Renshaw cells utilize the neurotransmitter glycine as an inhibitory substance that synapses on the alpha motor neurons.

==Clinical significance==

Renshaw cells are also the target of the toxin of Clostridium tetani, a Gram positive, spore-forming anaerobic bacterium that lives in the soil, and causes tetanus. When wounds are contaminated with C. tetani, the toxin travels to the spinal cord where it inhibits the release of glycine, an inhibitory neurotransmitter, from Renshaw cells. As a result, alpha motor neurons become hyperactive, and muscles constantly contract.

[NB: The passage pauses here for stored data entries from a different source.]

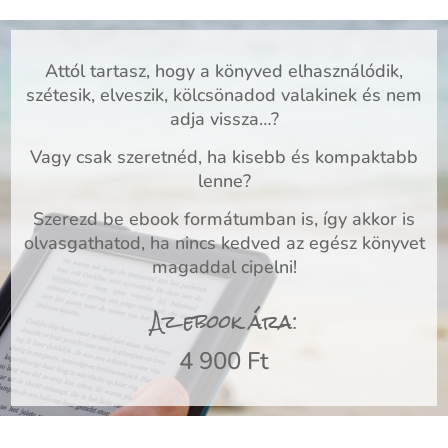
Attól tartasz, hogy a könyved elhasználódik,
szétesik, elveszik, kölcsönadod valakinek és nem
adja vissza…?
Vagy csak szeretnéd, ha kisebb és kompaktabb
lenne?
Szerezd be ebook formátumban is, így akkor is
olvasgathatod, ha nincs kedved az egész könyvet
magaddal cipelni!
Az ebook ára:
4 900 Ft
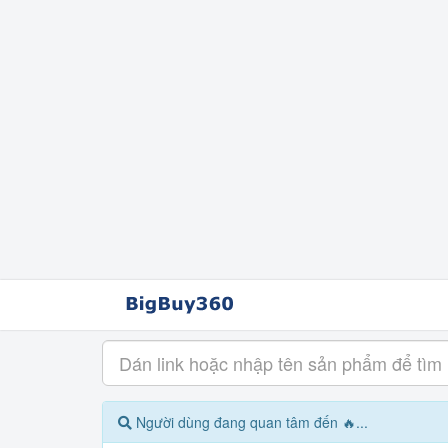
Người dùng đang quan tâm đến 🔥...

Strychnine poison also specifically acts on these cell's ability to control alpha motor neuron firing by binding to the glycine receptors on the alpha motor neuron and thus muscles continually contract and may prove fatal if the diaphragm is involved.

==History==

The concept of the Renshaw cells was postulated by Birdsey Renshaw (1911–1948), when it was discovered that with antidromic signals from a motor neuron running collaterally back via the ventral root into the spinal cord, there were interneurons firing with a high frequency, resulting in inhibition. Later work by Eccles et al., provided evidence that these interneurons, which they called "Renshaw Cells", are stimulated by acetylcholine from motor neurons (nicotinic receptor). Previous work by Renshaw and Lloyd had shown that this antidromic inhibition resembled direct inhibition from spinal nerves but resulted in relatively longer inhibition of 40–50 ms (compared to 15 ms). The antidromic stimulation of the nerve fiber also resulted in action potentials in the cell bodies of the motor neurons along with hyperpolarization of other groups of motor neurons. In the event where the initial stimulation of the motor neuron originated in a spinal tract, the Renshaw cell spike occurred during the declining phase of the initial motor neuron soma spike, giving an indication of the source and sequence of stimulation of the Renshaw cell.